Nella sua vignetta, essenziale ma carica di significato, il nome della città siciliana appare coperto da un drappo scuro, mentre sopra emerge il volto di Gabriele: un’immagine sorridente, serena, che amplifica il contrasto tra la vita spezzata e il lutto che oggi avvolge un intero paese. Criminisi affida ancora una volta alla sintesi grafica il compito di tradurre l’indicibile. Non ci sono scene esplicite, ma simboli universali che parlano più di mille parole: da un lato il sorriso di un giovane, dall’altro il segno tangibile del dolore collettivo. Favara, così rappresentata, diventa emblema di una comunità ferita, incapace di trovare risposte davanti a una perdita tanto violenta quanto ingiusta.
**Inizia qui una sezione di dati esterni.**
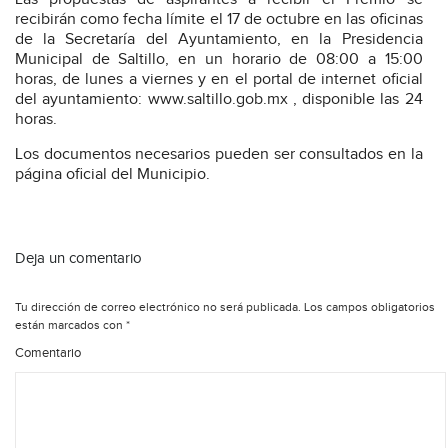
recibirán como fecha límite el 17 de octubre en las oficinas
de la Secretaría del Ayuntamiento, en la Presidencia
Municipal de Saltillo, en un horario de 08:00 a 15:00
horas, de lunes a viernes y en el portal de internet oficial
del ayuntamiento: www.saltillo.gob.mx , disponible las 24
horas.
Los documentos necesarios pueden ser consultados en la
página oficial del Municipio.
Deja un comentario
Tu dirección de correo electrónico no será publicada.
Los campos obligatorios
están marcados con
*
Comentario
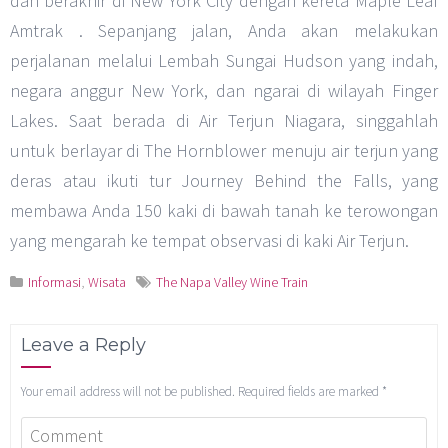
dan berakhir di New York City dengan kereta Maple Leaf
Amtrak . Sepanjang jalan, Anda akan melakukan
perjalanan melalui Lembah Sungai Hudson yang indah,
negara anggur New York, dan ngarai di wilayah Finger
Lakes. Saat berada di Air Terjun Niagara, singgahlah
untuk berlayar di The Hornblower menuju air terjun yang
deras atau ikuti tur Journey Behind the Falls, yang
membawa Anda 150 kaki di bawah tanah ke terowongan
yang mengarah ke tempat observasi di kaki Air Terjun.
Informasi
,
Wisata
The Napa Valley Wine Train
Leave a Reply
Your email address will not be published.
Required fields are marked
*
Non è la prima volta che l’artista interviene su vicende che scuotono profondamente l’opinione pubblica. Già in passato, con tratto sobrio e potente, aveva raccontato altri drammi, come il femminicidio di Lorena Quaranta, dimostrando come la vignetta possa farsi strumento di memoria, denuncia e partecipazione emotiva. Anche oggi, davanti alla morte di Gabriele Vaccaro, la sua arte si trasforma in un gesto di vicinanza e riflessione, restituendo dignità al dolore e invitando a non dimenticare.
Ecco cosa scrive Sergio Criminisi nel suo post: “Mi stringo alla famigla Vaccaro ed a tutti gli abitanti di Favara e faccio mio il dolore di un’intera città per la perdita di Gabriele. Non se ne può più. Troppe morti assurde di giovani che avevano davanti una vita. Ragazzi che vanno a vivere fuori per un pezzo di pane, escono il fine settimana per divertirsi e non fanno più ritorno. Muoiono per motivi assurdi …per uno sguardo,una parola,un rimprovero. Ho voluto stendere su Favara il velo nero del lutto. Un lutto inaspettato come quelli che hanno colpito il paese in questi ultimi anni”.